→ **TO DO**
Return the listing exactly. Keep no pictures.

****************************************

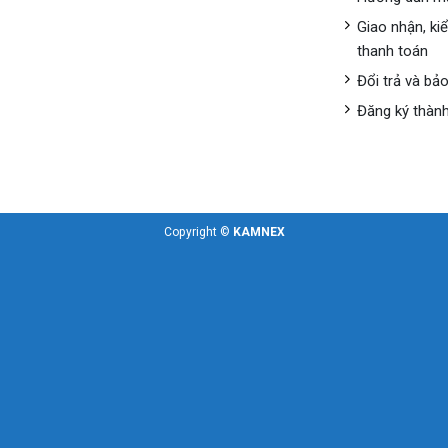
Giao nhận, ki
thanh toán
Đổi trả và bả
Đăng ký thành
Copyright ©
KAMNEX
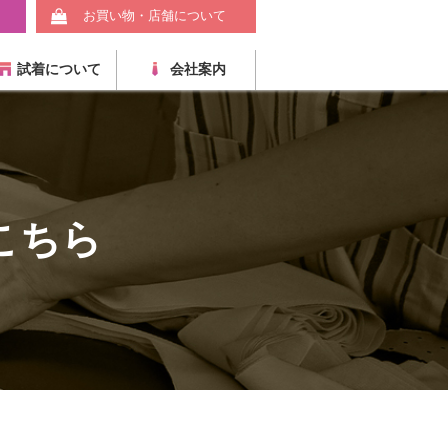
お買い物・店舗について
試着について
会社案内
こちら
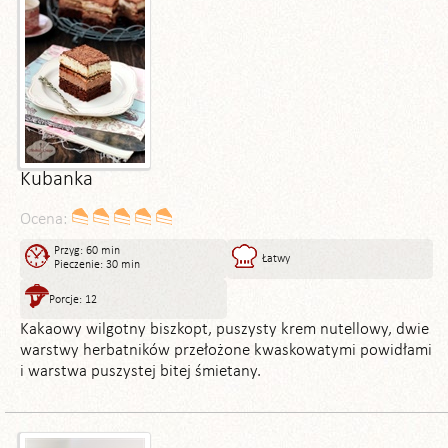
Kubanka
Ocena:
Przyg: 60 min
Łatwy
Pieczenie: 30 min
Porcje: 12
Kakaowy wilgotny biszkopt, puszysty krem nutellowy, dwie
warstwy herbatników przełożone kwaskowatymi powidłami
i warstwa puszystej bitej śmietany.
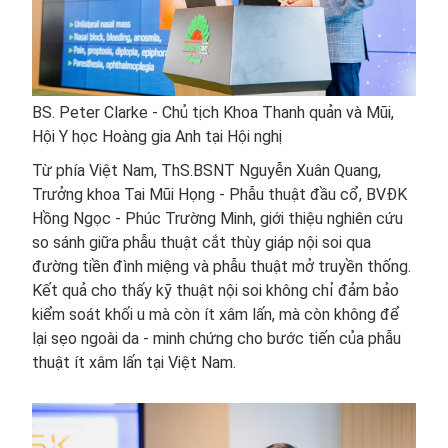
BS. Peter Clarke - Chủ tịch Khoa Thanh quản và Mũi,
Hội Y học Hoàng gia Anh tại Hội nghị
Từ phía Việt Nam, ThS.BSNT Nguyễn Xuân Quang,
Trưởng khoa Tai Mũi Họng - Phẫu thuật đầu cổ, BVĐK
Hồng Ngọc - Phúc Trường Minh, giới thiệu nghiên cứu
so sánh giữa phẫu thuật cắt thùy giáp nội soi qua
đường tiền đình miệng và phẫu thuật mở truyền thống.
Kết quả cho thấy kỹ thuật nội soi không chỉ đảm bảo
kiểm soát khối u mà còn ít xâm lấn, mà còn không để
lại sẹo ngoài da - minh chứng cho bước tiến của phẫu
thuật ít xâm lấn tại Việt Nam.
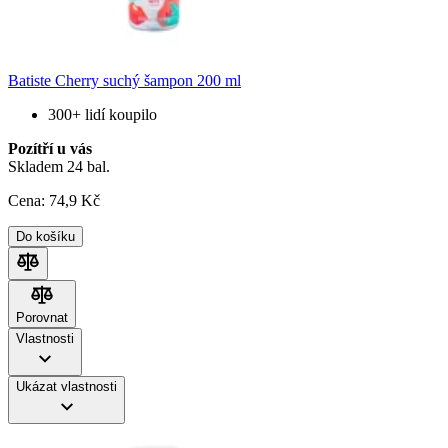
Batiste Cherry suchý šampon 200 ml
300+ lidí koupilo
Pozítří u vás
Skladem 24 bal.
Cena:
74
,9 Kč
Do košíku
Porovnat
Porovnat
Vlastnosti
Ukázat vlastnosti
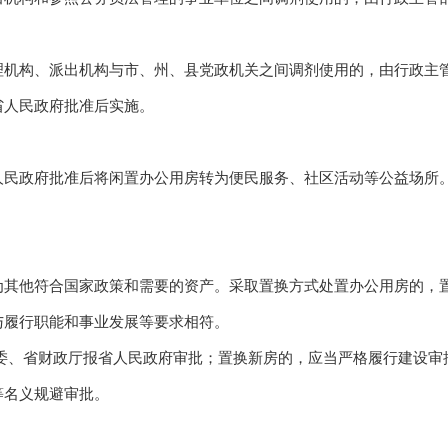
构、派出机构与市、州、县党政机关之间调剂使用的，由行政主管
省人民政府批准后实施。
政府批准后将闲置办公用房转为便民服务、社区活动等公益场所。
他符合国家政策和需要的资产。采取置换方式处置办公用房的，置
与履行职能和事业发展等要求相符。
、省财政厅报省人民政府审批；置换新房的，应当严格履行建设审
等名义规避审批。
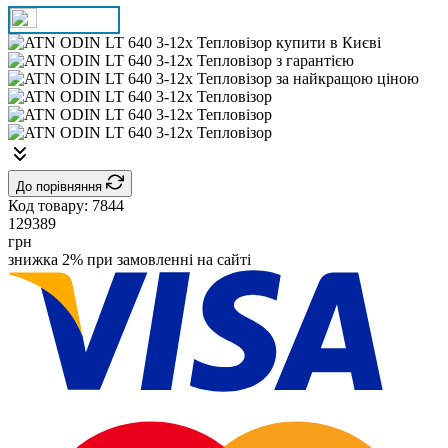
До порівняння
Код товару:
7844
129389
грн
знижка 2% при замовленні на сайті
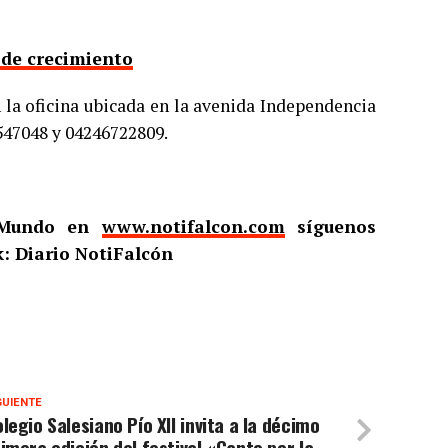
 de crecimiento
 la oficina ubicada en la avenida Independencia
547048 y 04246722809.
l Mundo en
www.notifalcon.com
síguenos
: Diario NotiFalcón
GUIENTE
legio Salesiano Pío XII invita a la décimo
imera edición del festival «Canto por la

****************************************

→ **REPLY**
Giao nhận, ki
thanh toán
Đổi trả và bả
Đăng ký thành
Copyright ©
KAMNEX
お買い物・店舗について
試着について
会社案内
こちら
Kubanka
Ocena:
Przyg: 60 min
Łatwy
Pieczenie: 30 min
Porcje: 12
Kakaowy wilgotny biszkopt, puszysty krem nutellowy, dwie
warstwy herbatników przełożone kwaskowatymi powidłami
i warstwa puszystej bitej śmietany.
BS. Peter Clarke - Chủ tịch Khoa Thanh quản và Mũi,
Hội Y học Hoàng gia Anh tại Hội nghị
Từ phía Việt Nam, ThS.BSNT Nguyễn Xuân Quang,
Trưởng khoa Tai Mũi Họng - Phẫu thuật đầu cổ, BVĐK
Hồng Ngọc - Phúc Trường Minh, giới thiệu nghiên cứu
so sánh giữa phẫu thuật cắt thùy giáp nội soi qua
đường tiền đình miệng và phẫu thuật mở truyền thống.
Kết quả cho thấy kỹ thuật nội soi không chỉ đảm bảo
kiểm soát khối u mà còn ít xâm lấn, mà còn không để
lại sẹo ngoài da - minh chứng cho bước tiến của phẫu
thuật ít xâm lấn tại Việt Nam.
Batiste Cherry suchý šampon 200 ml
300+ lidí koupilo
Pozítří u vás
Skladem 24 bal.
Cena:
74
,9 Kč
Do košíku
Porovnat
Porovnat
Vlastnosti
Ukázat vlastnosti
构、派出机构与市、州、县党政机关之间调剂使用的，由行政主管
省人民政府批准后实施。
政府批准后将闲置办公用房转为便民服务、社区活动等公益场所。
他符合国家政策和需要的资产。采取置换方式处置办公用房的，置
与履行职能和事业发展等要求相符。
、省财政厅报省人民政府审批；置换新房的，应当严格履行建设审
等名义规避审批。
До порівняння
Код товару:
7844
129389
грн
знижка 2% при замовленні на сайті
 de crecimiento
 la oficina ubicada en la avenida Independencia
547048 y 04246722809.
l Mundo en
www.notifalcon.com
síguenos
: Diario NotiFalcón
GUIENTE
legio Salesiano Pío XII invita a la décimo
imera edición del festival «Canto por la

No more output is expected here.